Nine years ago on a Tuesday, the World Trade Center towers fell as Lydia Brownfield was riding a subway under the surface of Manhattan Island. By Friday she had packed up her Brooklyn apartment and was driving back to her hometown of Columbus.

In the years to follow, Brownfield, a folk-rock musician who rode a rollercoaster of a career since the age of 18, rode another rollercoaster of life experiences. She got married, gave birth to her son Luka, stopped playing music, got divorced, met Chris Sharp, a bike-racing manager from California, and they got married.

Then one day Brownfield picked up the guitar again. And this time she found she had something very different to say.

"For six years, I didn't play at all," said Brownfield, now 43 and a resident of Grandview, as she took a break after a recent gig entertaining families at Easton Town Center.

"My music before had been all about despair, about leaving men and bad relationships, and it was dark," she recalled. "But now life was so good, I had to find something different to say."

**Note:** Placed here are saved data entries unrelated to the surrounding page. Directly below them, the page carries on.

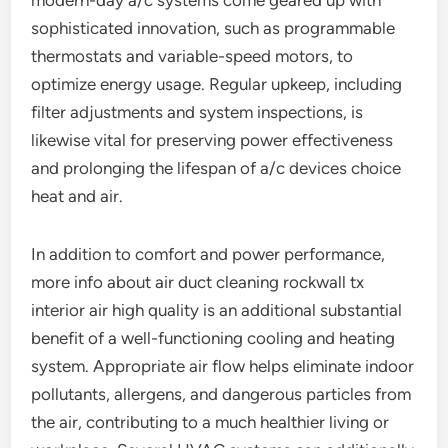
modern-day a/c systems come geared up with
sophisticated innovation, such as programmable
thermostats and variable-speed motors, to
optimize energy usage. Regular upkeep, including
filter adjustments and system inspections, is
likewise vital for preserving power effectiveness
and prolonging the lifespan of a/c devices choice
heat and air.
In addition to comfort and power performance,
more info about air duct cleaning rockwall tx
interior air high quality is an additional substantial
benefit of a well-functioning cooling and heating
system. Appropriate air flow helps eliminate indoor
pollutants, allergens, and dangerous particles from
the air, contributing to a much healthier living or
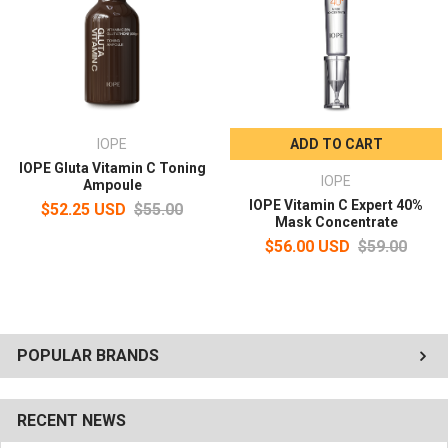
Point 2 - Deep triple antioxidant toning
With vitamin C antioxidant toning, you can feel the glow elasticity
in a day!
Point 3 - instantaneous absorption boosting
Capacity: 23 ml
IOPE
ADD TO CART
IOPE Gluta Vitamin C Toning
How To Use
IOPE
Ampoule
Pure vitamin C ampoules naturally generate small amounts of
IOPE Vitamin C Expert 40%
$52.25 USD
$55.00
gas.
Mask Concentrate
A special cap is applied to discharge these gases.
$56.00 USD
$59.00
STEP 1. Turn the gas exhaust cap to remove it.
STEP 2. Fasten the separately packed pipette to the container.
STEP 3. In the serum/amplifier stage after using the sofner and
emulsion, apply 25% vitamin C ampoule drop by drop on forehead
and both cheeks with a dropper and spread it out well.
POPULAR BRANDS
RECENT NEWS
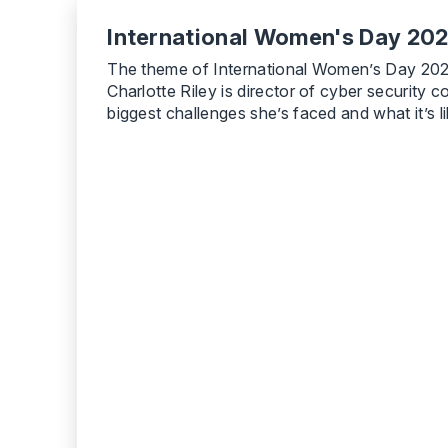
International Women's Day 2022
The theme of International Women’s Day 2022 i
Charlotte Riley is director of cyber securit
biggest challenges she’s faced and what it’s l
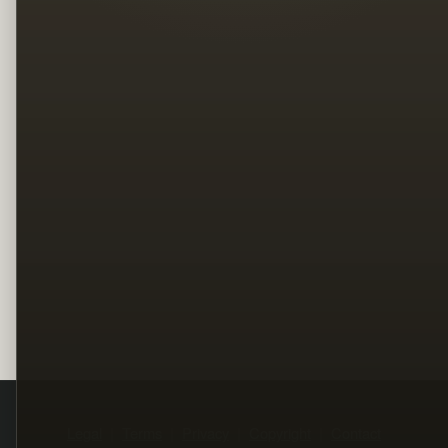
Legal
Terms
Privacy
Copyright
Contact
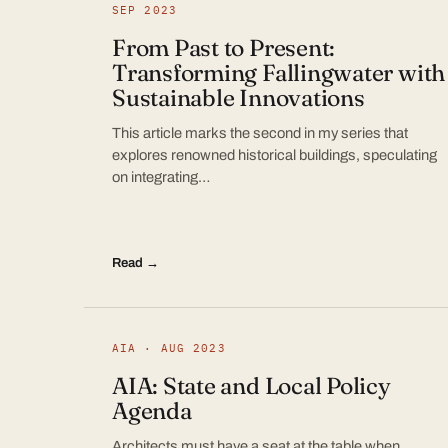
SEP 2023
From Past to Present:
Transforming Fallingwater with
Sustainable Innovations
This article marks the second in my series that
explores renowned historical buildings, speculating
on integrating…
Read →
AIA · AUG 2023
AIA: State and Local Policy
Agenda
Architects must have a seat at the table when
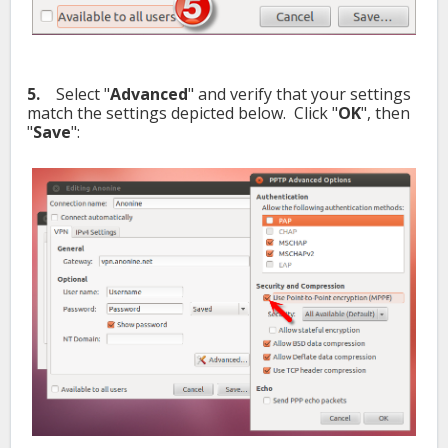
5.
Select "
Advanced
" and verify that your settings
match the settings depicted below. Click "
OK
", then
"
Save
":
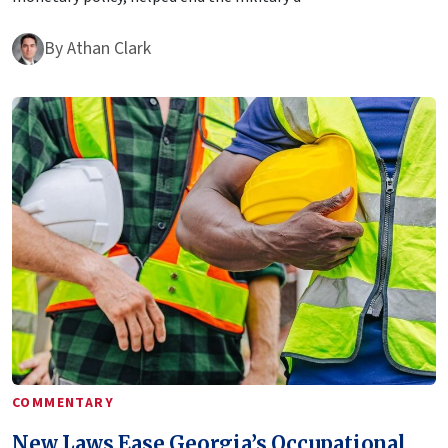
By
Athan Clark
COMMENTARY
New Laws Ease Georgia’s Occupational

That something different seemed to circle around Luka, now 6 - not just how it felt for Brownfield to be a mother, but how it felt to see the world through her son's eyes.

On her new album "Feels Like This," Brownfield paints an achingly tender but upbeat picture in the song "Me & You" about how she and Luka "learn how to do something new every day." And it's clear from her songs that family life has created a sphere of love and support that Brownfield treasures.

"The places I go to in my brain are not necessarily happier," Brownfield explained, "but the content is more positive. And I feel like my music isn't exactly for kids, but for moms, because once you have kids it is different and it can be harder, but it's also good."

The Composition of Motherhood

How does Lydia Brownfield do what she does? She's honed a routine that balances motherhood, songwriting and a web-design business called Girl Muse Interstellar Enterprises:

  • First, I pick up my guitar or keyboard and come up with a sound I like in my head.
  • Then comes the gibberish where I find the melodies.
  • Once I find the melody, it seems to write itself. With "Holding Hands," for example, it's about me and Chris. There really were no other words to that song other than the ones that came out.
  • The one thing I still haven't figured out is how to be interrupted.
  • I used to get really nervous before I performed. Since having a child, I hardly have time to practice. But I don't get nervous now because I don't have the time.
Lydia Brownfield's new album "Feels Like This" can be downloaded at lydiabrownfield.com, and the CD can be purchased at Whole Foods Market in Dublin and Luck Brothers Coffee House in Grandview.